(Page-level text extractions)
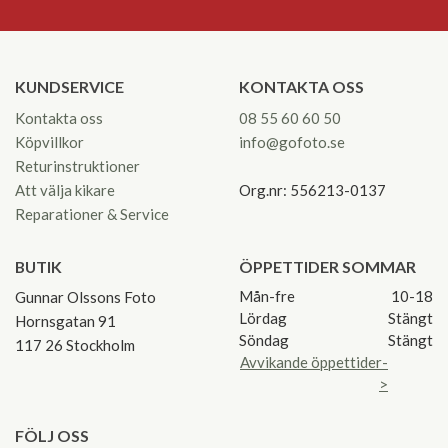
KUNDSERVICE
KONTAKTA OSS
Kontakta oss
08 55 60 60 50
Köpvillkor
info@gofoto.se
Returinstruktioner
Att välja kikare
Org.nr: 556213-0137
Reparationer & Service
BUTIK
ÖPPETTIDER SOMMAR
Mån-fre
10-18
Gunnar Olssons Foto
Lördag
Stängt
Hornsgatan 91
Söndag
Stängt
117 26 Stockholm
Avvikande öppettider-
>
FÖLJ OSS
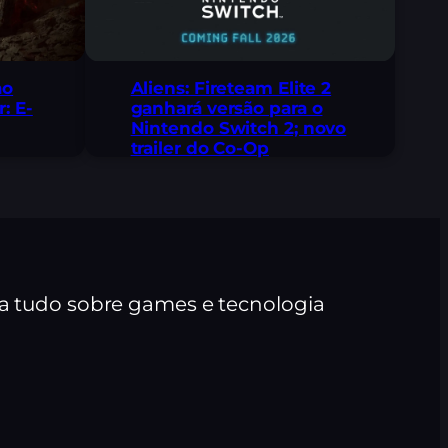
ao
Aliens: Fireteam Elite 2
: E-
ganhará versão para o
Nintendo Switch 2; novo
trailer do Co-Op
ra tudo sobre games e tecnologia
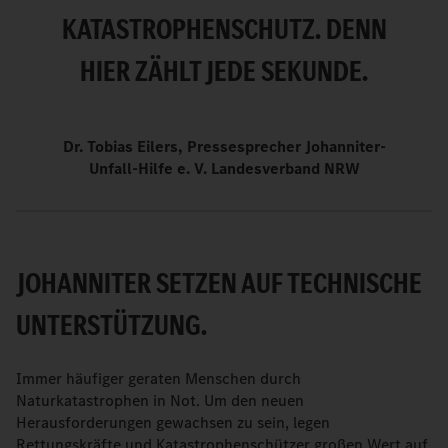
KATASTROPHENSCHUTZ. DENN
HIER ZÄHLT JEDE SEKUNDE.
Dr. Tobias Eilers, Pressesprecher Johanniter-
Unfall-Hilfe e. V. Landesverband NRW
JOHANNITER SETZEN AUF TECHNISCHE
UNTERSTÜTZUNG.
Immer häufiger geraten Menschen durch
Naturkatastrophen in Not. Um den neuen
Herausforderungen gewachsen zu sein, legen
Rettungskräfte und Katastrophenschützer großen Wert auf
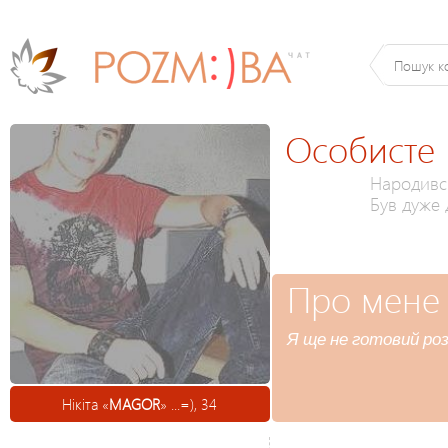
Особисте
Народився
Був дуже
Про мене
Я ще не готовий роз
Нікіта «
MAGOR
» ...=), 34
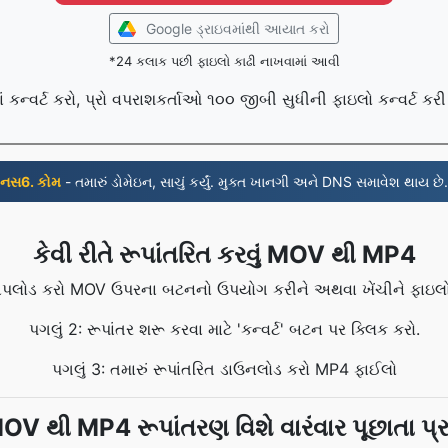
Google ડ્રાઇવમાંથી આયાત કરો
*24 કલાક પછી ફાઇલો કાઢી નાખવામાં આવી
કન્વર્ટ કરો, પ્રો વપરાશકર્તાઓ ૧૦૦ જીબી સુધીની ફાઇલો કન્વર્ટ કરી
નસ6. કોમ
- તમારું ડોમેઇન, સાચું કર્યું. મુક્ત ખાનગી અને DNS સમાવેશ થાય છે.
કેવી રીતે રૂપાંતરિત કરવું MOV થી MP4
ં અપલોડ કરો MOV ઉપરના બટનનો ઉપયોગ કરીને અથવા ખેંચીને ફાઇલો
પગલું 2: રૂપાંતર શરૂ કરવા માટે 'કન્વર્ટ' બટન પર ક્લિક કરો.
પગલું 3: તમારું રૂપાંતરિત ડાઉનલોડ કરો MP4 ફાઈલો
OV થી MP4 રૂપાંતરણ વિશે વારંવાર પૂછાતા પ્રશ્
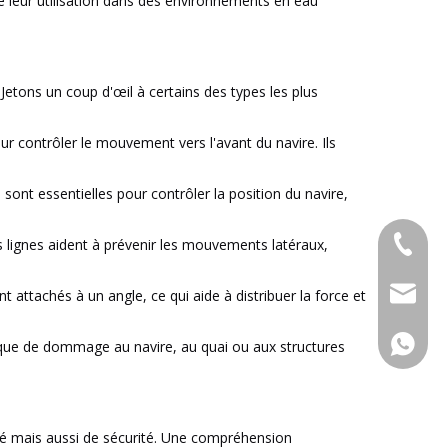
e leur utilisation dans des environnements en eau
Jetons un coup d'œil à certains des types les plus
pour contrôler le mouvement vers l'avant du navire. Ils
s sont essentielles pour contrôler la position du navire,
+86-053
lignes aident à prévenir les mouvements latéraux,
admin@x
 attachés à un angle, ce qui aide à distribuer la force et
+86-15
risque de dommage au navire, au quai ou aux structures
rté mais aussi de sécurité. Une compréhension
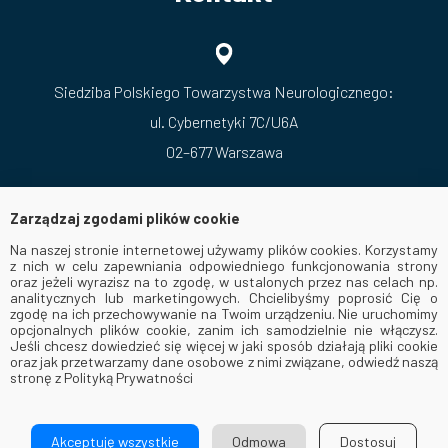
Siedziba Polskiego Towarzystwa Neurologicznego:
ul. Cybernetyki 7C/U6A
02–677 Warszawa
Zarządzaj zgodami plików cookie
Na naszej stronie internetowej używamy plików cookies. Korzystamy
z nich w celu zapewniania odpowiedniego funkcjonowania strony
oraz jeżeli wyrazisz na to zgodę, w ustalonych przez nas celach np.
analitycznych lub marketingowych. Chcielibyśmy poprosić Cię o
zgodę na ich przechowywanie na Twoim urządzeniu. Nie uruchomimy
opcjonalnych plików cookie, zanim ich samodzielnie nie włączysz.
Jeśli chcesz dowiedzieć się więcej w jaki sposób działają pliki cookie
oraz jak przetwarzamy dane osobowe z nimi związane, odwiedź naszą
stronę z Polityką Prywatności
© 2026 Via Medica. All Rights Reserved
Akceptuję wszystkie
Odmowa
Dostosuj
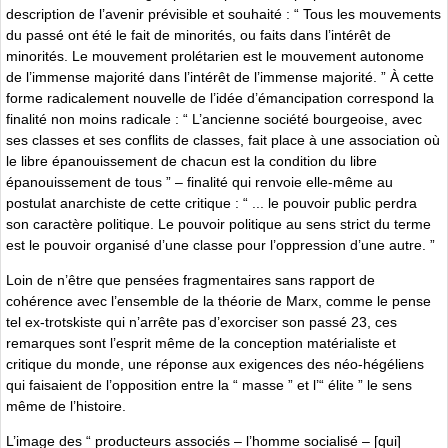
description de l’avenir prévisible et souhaité : “ Tous les mouvements
du passé ont été le fait de minorités, ou faits dans l’intérêt de
minorités. Le mouvement prolétarien est le mouvement autonome
de l’immense majorité dans l’intérêt de l’immense majorité. ” À cette
forme radicalement nouvelle de l’idée d’émancipation correspond la
finalité non moins radicale : “ L’ancienne société bourgeoise, avec
ses classes et ses conflits de classes, fait place à une association où
le libre épanouissement de chacun est la condition du libre
épanouissement de tous ” – finalité qui renvoie elle-même au
postulat anarchiste de cette critique : “ ... le pouvoir public perdra
son caractère politique. Le pouvoir politique au sens strict du terme
est le pouvoir organisé d’une classe pour l’oppression d’une autre. ”
Loin de n’être que pensées fragmentaires sans rapport de
cohérence avec l’ensemble de la théorie de Marx, comme le pense
tel ex-trotskiste qui n’arrête pas d’exorciser son passé 23, ces
remarques sont l’esprit même de la conception matérialiste et
critique du monde, une réponse aux exigences des néo-hégéliens
qui faisaient de l’opposition entre la “ masse ” et l’“ élite ” le sens
même de l’histoire.
L’image des “ producteurs associés – l’homme socialisé – [qui]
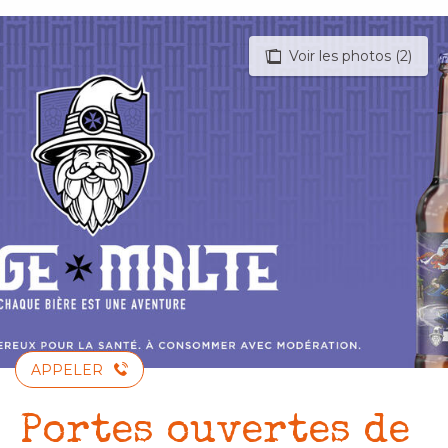
Aller
au
Voir les photos (2)
contenu
principal
APPELER
Portes ouvertes de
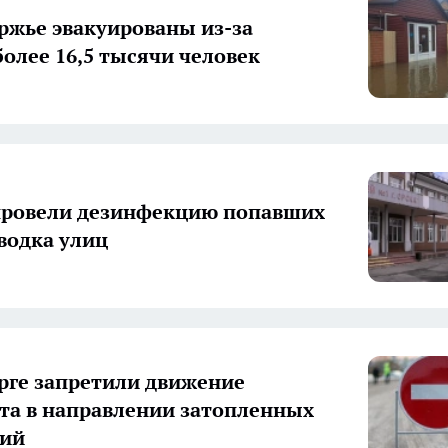
ржье эвакуированы из-за
более 16,5 тысячи человек
провели дезинфекцию попавших
аводка улиц
рге запретили движение
та в направлении затопленных
рий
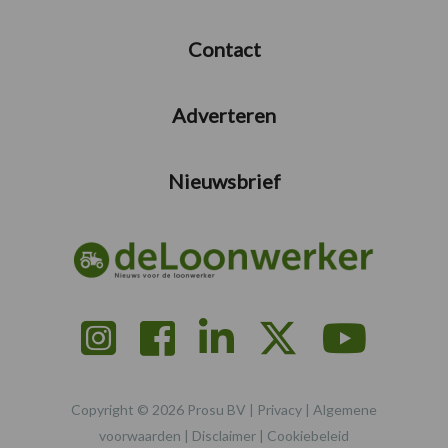
Contact
Adverteren
Nieuwsbrief
Copyright © 2026 Prosu BV |
Privacy
|
Algemene
voorwaarden
|
Disclaimer
|
Cookiebeleid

## EXERCISE DESCRIPTION
The records above should be retyped in full and exactly; omit the pictures.

## ANSWER SECTION
KUNDSERVICE
KONTAKTA OSS
Kontakta oss
08 55 60 60 50
Köpvillkor
info@gofoto.se
Returinstruktioner
Att välja kikare
Org.nr: 556213-0137
Reparationer & Service
BUTIK
ÖPPETTIDER SOMMAR
Mån-fre
10-18
Gunnar Olssons Foto
Lördag
Stängt
Hornsgatan 91
Söndag
Stängt
117 26 Stockholm
Avvikande öppettider-
>
FÖLJ OSS
ao
Aliens: Fireteam Elite 2
: E-
ganhará versão para o
Nintendo Switch 2; novo
trailer do Co-Op
ra tudo sobre games e tecnologia
KATASTROPHENSCHUTZ. DENN
HIER ZÄHLT JEDE SEKUNDE.
Dr. Tobias Eilers, Pressesprecher Johanniter-
Unfall-Hilfe e. V. Landesverband NRW
JOHANNITER SETZEN AUF TECHNISCHE
UNTERSTÜTZUNG.
Immer häufiger geraten Menschen durch
Naturkatastrophen in Not. Um den neuen
Herausforderungen gewachsen zu sein, legen
Rettungskräfte und Katastrophenschützer großen Wert auf
Особисте
Народився
Був дуже
Про мене
Я ще не готовий роз
Нікіта «
MAGOR
» ...=), 34
Google ડ્રાઇવમાંથી આયાત કરો
*24 કલાક પછી ફાઇલો કાઢી નાખવામાં આવી
કન્વર્ટ કરો, પ્રો વપરાશકર્તાઓ ૧૦૦ જીબી સુધીની ફાઇલો કન્વર્ટ કરી
નસ6. કોમ
- તમારું ડોમેઇન, સાચું કર્યું. મુક્ત ખાનગી અને DNS સમાવેશ થાય છે.
કેવી રીતે રૂપાંતરિત કરવું MOV થી MP4
ં અપલોડ કરો MOV ઉપરના બટનનો ઉપયોગ કરીને અથવા ખેંચીને ફાઇલો
પગલું 2: રૂપાંતર શરૂ કરવા માટે 'કન્વર્ટ' બટન પર ક્લિક કરો.
પગલું 3: તમારું રૂપાંતરિત ડાઉનલોડ કરો MP4 ફાઈલો
OV થી MP4 રૂપાંતરણ વિશે વારંવાર પૂછાતા પ્રશ્
e leur utilisation dans des environnements en eau
Jetons un coup d'œil à certains des types les plus
pour contrôler le mouvement vers l'avant du navire. Ils
s sont essentielles pour contrôler la position du navire,
+86-053
lignes aident à prévenir les mouvements latéraux,
admin@x
 attachés à un angle, ce qui aide à distribuer la force et
+86-15
risque de dommage au navire, au quai ou aux structures
rté mais aussi de sécurité. Une compréhension
Siedziba Polskiego Towarzystwa Neurologicznego:
ul. Cybernetyki 7C/U6A
02–677 Warszawa
Zarządzaj zgodami plików cookie
Na naszej stronie internetowej używamy plików cookies. Korzystamy
z nich w celu zapewniania odpowiedniego funkcjonowania strony
oraz jeżeli wyrazisz na to zgodę, w ustalonych przez nas celach np.
analitycznych lub marketingowych. Chcielibyśmy poprosić Cię o
zgodę na ich przechowywanie na Twoim urządzeniu. Nie uruchomimy
opcjonalnych plików cookie, zanim ich samodzielnie nie włączysz.
Jeśli chcesz dowiedzieć się więcej w jaki sposób działają pliki cookie
oraz jak przetwarzamy dane osobowe z nimi związane, odwiedź naszą
stronę z Polityką Prywatności
© 2026 Via Medica. All Rights Reserved
Akceptuję wszystkie
Odmowa
Dostosuj
description de l’avenir prévisible et souhaité : “ Tous les mouvements
du passé ont été le fait de minorités, ou faits dans l’intérêt de
minorités. Le mouvement prolétarien est le mouvement autonome
de l’immense majorité dans l’intérêt de l’immense majorité. ” À cette
forme radicalement nouvelle de l’idée d’émancipation correspond la
finalité non moins radicale : “ L’ancienne société bourgeoise, avec
ses classes et ses conflits de classes, fait place à une association où
le libre épanouissement de chacun est la condition du libre
épanouissement de tous ” – finalité qui renvoie elle-même au
postulat anarchiste de cette critique : “ ... le pouvoir public perdra
son caractère politique. Le pouvoir politique au sens strict du terme
est le pouvoir organisé d’une classe pour l’oppression d’une autre. ”
Loin de n’être que pensées fragmentaires sans rapport de
cohérence avec l’ensemble de la théorie de Marx, comme le pense
tel ex-trotskiste qui n’arrête pas d’exorciser son passé 23, ces
remarques sont l’esprit même de la conception matérialiste et
critique du monde, une réponse aux exigences des néo-hégéliens
qui faisaient de l’opposition entre la “ masse ” et l’“ élite ” le sens
même de l’histoire.
L’image des “ producteurs associés – l’homme socialisé – [qui]
Aller
au
Voir les photos (2)
contenu
principal
APPELER
Portes ouvertes de
ржье эвакуированы из-за
более 16,5 тысячи человек
провели дезинфекцию попавших
аводка улиц
рге запретили движение
та в направлении затопленных
рий
Contact
Adverteren
Nieuwsbrief
Copyright © 2026 Prosu BV |
Privacy
|
Algemene
voorwaarden
|
Disclaimer
|
Cookiebeleid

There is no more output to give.